The Estonian prime minister is under mounting pressure over claims her husband has maintained business interests in Russia that the country’s president, Alar Karis, has said have put “the credibility of the Estonian state into question”.
Reports emerged last week that Stark Logistics, a company partly owned by Kaja Kallas’s husband, Arvo Hallik, has continued to do business in Russia since the invasion of Ukraine last year.
Kallas and Hallik maintain that the business was assisting another Estonian company, Metaprint, to wrap up trade in Russia.
Local media have reported that Metaprint sold €17m worth of goods to Russia between the start of the full-scale invasion of Ukraine in February 2022 and the following November.
The prime minister – a vocal supporter of Ukraine against Russia – refused to attend a select committee scheduled on Monday, where she was expected to discuss funding for the presidential office. There is uncertainty as to whether Kallas will attend an anti-corruption select committee sitting on Tuesday, discussing continuing business activities in Russia during the conflict in Ukraine.
The budget committee chair, Urmas Reinsalu of the opposition party Isamaa, described Kallas’s behaviour as unprecedented and called for her resignation.
“A government leader lacking in moral capital is also a security threat, undermining our international credibility with regard to a resolute sanctions policy and continuing support for Ukraine,” said Reinsalu.
Kallas, a former lawyer and the daughter of Estonia’s former prime minister Siim Kallas, is credited with boosting the Baltic nation’s international stature, and publicly chided the French president, Emmanuel Macron, for picking up the phone to the Russian president, Vladimir Putin, in the early days of the war.
The claims stand in contrast to Estonia’s fervent backing of Ukraine’s fight against Russia and Kallas’s advocacy of sanctions against the Kremlin, urging Europe to cut its Russian energy dependency.
Estonia is among the biggest donors of military, humanitarian and economic aid to Ukraine per capita, despite facing inflation of up to 25%.
While Estonia’s internal security service says Hallik’s business activities do not violate sanctions, public confidence in the prime minister has taken a hit.
Polls conducted by Estonia’s public broadcaster show most Estonians now want the prime minister to resign, in what could be a damaging reversal of public support for Kallas.
Kallas’s coalition partners, the Social Democrats and Estonia 200, have continued to back the prime minister. Kallas’s Reform party secured an election victory in February and has since led the country’s most progressive coalition government, passing a marriage equality bill in June.
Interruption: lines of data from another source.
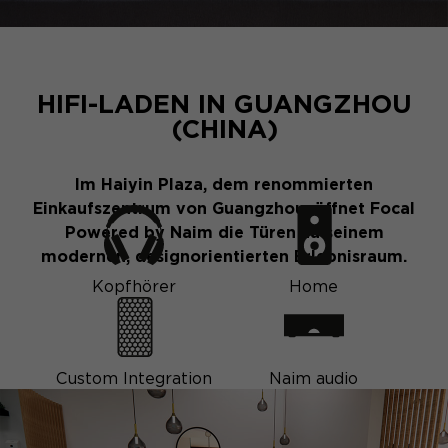
HIFI-LADEN IN GUANGZHOU
(CHINA)
Im Haiyin Plaza, dem renommierten
Einkaufszentrum von Guangzhou, öffnet Focal
Powered by Naim die Türen zu seinem
modernen, designorientierten Erlebnisraum.
Kopfhörer
Home
Custom Integration
Naim audio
Kallas has said she has no involvement in her husband’s business, saying “my husband and I never discuss business at home”. Reports in July suggested she provided him with a loan of €350,000 for investment purposes and has made several visits to Metaprint as prime minister. Kallas says her visits to Metaprint were before the start of the Ukraine war and that she had never discussed the nature or purpose of the loan to her husband.